Sobre este blog de Deportes

Un espacio en el que analizar todo lo relacionado con el RCD Mallorca: fichajes, encuentros, jugadores, temas institucionales, etcétera.


Archivo

  • 01
    Diciembre
    2013

    Comenta

    Comparte

    Twitea

    Por acción u omisión

    El Real Mallorca SAD está en crisis desde hace no menos de seis años. Lo de ahora es una guerra civil con todas las de la ley, que ha sido abonada irresponsablemente por algunos consejeros y accionistas con el único propósito de alimentar sus cuitas y venganzas personales. Una lucha fratricida contra el único socio directamente vinculado al fútbol en todas sus facetas y que, por añadidura, es titular mayoritario y, por lo tanto, quien más dinero ha invertido en el club, no en la simple adquisición parcial de propiedad. Esto es casi la mitad del millón y medio de euros que los anteriores gestores de  la entidad se ¿olvidaron? de desembolsar debido a una ampliación de capital que durmió en la notaría pero nunca entró en el banco. Entre otras cosas.

    EL MALLORCA ACTUAL SE DIVIDE EN TRES BANDOS,  rodeados de pescadores que esperan extraer presas del río revuelto. En un frente situamos a los que han cobrado, por supuesto sin ninguna irregularidad palpable; en el otro a quienes pretenden cobrar sin haberlo conseguido hasta el momento y, finalmente, al que no ha hecho más que pagar. La sociedad mallorquina en general y el mallorquinismo en particular los tiene perfectamente identificados. La pasada semana todos se quitaron la careta, aunque alguno ya no la llevaba desde hace tiempo. El tiempo ha definido con toda nitidez los objetivos que se escondieron tras la dimisión de Cladera. Ni siquiera ha transcurrido un año antes de que hayamos conocido la trama cuyo inductor se considera víctima. Pero secuaces también los hay.
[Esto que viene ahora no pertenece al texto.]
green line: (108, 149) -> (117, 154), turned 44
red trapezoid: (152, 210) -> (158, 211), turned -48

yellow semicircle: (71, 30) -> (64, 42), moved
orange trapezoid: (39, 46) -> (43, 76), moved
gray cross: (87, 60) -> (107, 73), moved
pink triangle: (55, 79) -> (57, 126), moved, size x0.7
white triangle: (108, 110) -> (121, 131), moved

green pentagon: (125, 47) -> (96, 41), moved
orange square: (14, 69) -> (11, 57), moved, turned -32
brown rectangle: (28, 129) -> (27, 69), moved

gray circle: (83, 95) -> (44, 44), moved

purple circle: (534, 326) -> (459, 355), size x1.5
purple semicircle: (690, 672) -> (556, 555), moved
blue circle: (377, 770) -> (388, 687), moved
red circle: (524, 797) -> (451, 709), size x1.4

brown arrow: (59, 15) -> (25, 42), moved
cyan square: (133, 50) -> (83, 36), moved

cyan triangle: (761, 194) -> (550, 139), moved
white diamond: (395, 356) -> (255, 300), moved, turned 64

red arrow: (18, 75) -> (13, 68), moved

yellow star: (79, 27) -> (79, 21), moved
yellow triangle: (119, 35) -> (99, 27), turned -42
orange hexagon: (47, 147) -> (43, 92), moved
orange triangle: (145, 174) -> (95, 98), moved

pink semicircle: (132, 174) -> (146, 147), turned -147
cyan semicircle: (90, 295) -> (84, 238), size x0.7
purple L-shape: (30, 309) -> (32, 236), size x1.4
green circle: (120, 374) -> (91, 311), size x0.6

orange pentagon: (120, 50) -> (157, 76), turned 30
    TODOS NOS PREGUNTAMOS el misterio que encierra Son Moix, capaz de convertir su innoble planta en tan preciado objeto de deseo. Pero el  rosario de pactos, traiciones, persecuciones  y las obsesivas e hipócritas campañas orquestadas en torno al viejo Lluís Sitjar aclaran los delirantes sueños de aquellos dispuestos a cualquier cosa con tal de alcanzar el poder que su propia minoría limita. A estas alturas del guion, nadie cree en sentimientos de reciente cuño, mallorquinismo impostado que se enfrenta a evidencias incontestables. Y lo peor anida entre los consejeros que, con tal de conseguir sus propósitos, han mirado hacia otro lado y actuado contrariamente a su pensamiento y su propia religión, como reconocen en privado. Se puede pecar tanto por acción como por omisión, pero hoy día la moral es un bien de escaso valor que se encuentra a la venta en cualquier mercadillo.
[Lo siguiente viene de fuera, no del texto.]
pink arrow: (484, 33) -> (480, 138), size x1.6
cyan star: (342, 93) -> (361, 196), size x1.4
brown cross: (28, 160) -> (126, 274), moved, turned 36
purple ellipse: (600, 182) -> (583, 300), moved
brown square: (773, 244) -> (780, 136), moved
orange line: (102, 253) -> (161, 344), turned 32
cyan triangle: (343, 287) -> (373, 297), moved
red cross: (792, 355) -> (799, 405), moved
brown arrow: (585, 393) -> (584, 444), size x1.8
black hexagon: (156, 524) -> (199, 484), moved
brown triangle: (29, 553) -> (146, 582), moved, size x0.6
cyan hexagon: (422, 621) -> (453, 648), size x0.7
    Los jugadores lo tienen muy claro y el entrenador, al fin, también. No por su victoria del sábado, sino por la coherencia de su actuación global. Oltra se ha podido dar cuenta de que disponía de recursos que todavía no había utilizado. Solamente era cuestión de activarlos, de no otorgar el puesto en función del nombre o la procedencia, sino del rendimiento. Esta plantilla no es mejor ni peor que las del resto de equipos de la categoría. Ya lo hemos dicho. Sin embargo tiene mimbres suficientes para competir externa e internamente. Particularmente pienso que nadie tiene un ataque en el que rivalicen Geijo, Gerard, Alfaro, Víctor y, ya mismo, Hemed. Poner orden en otras líneas y solventar problemas defensivos no se adivina tan complicado.  

    A UN PUNTO DEL PLAY-OFF en apenas dos jornadas. Pero no hay que creérselo. Ningún conjunto destaca; quien gana hoy pierde mañana. Le ha sucedido al Recre, el Murcia, al Depor y a casi todos los de arriba, incluido el Eibar, cuyo potencial se vio en su feudo y delante de su afición. El Mallorca ha de revalidar esos tres puntos el domingo contra el Numancia. Con humildad y entrega. Ha empezado la Liga por debajo de sus posibilidades. Ya es hora de mostrar sus poderes.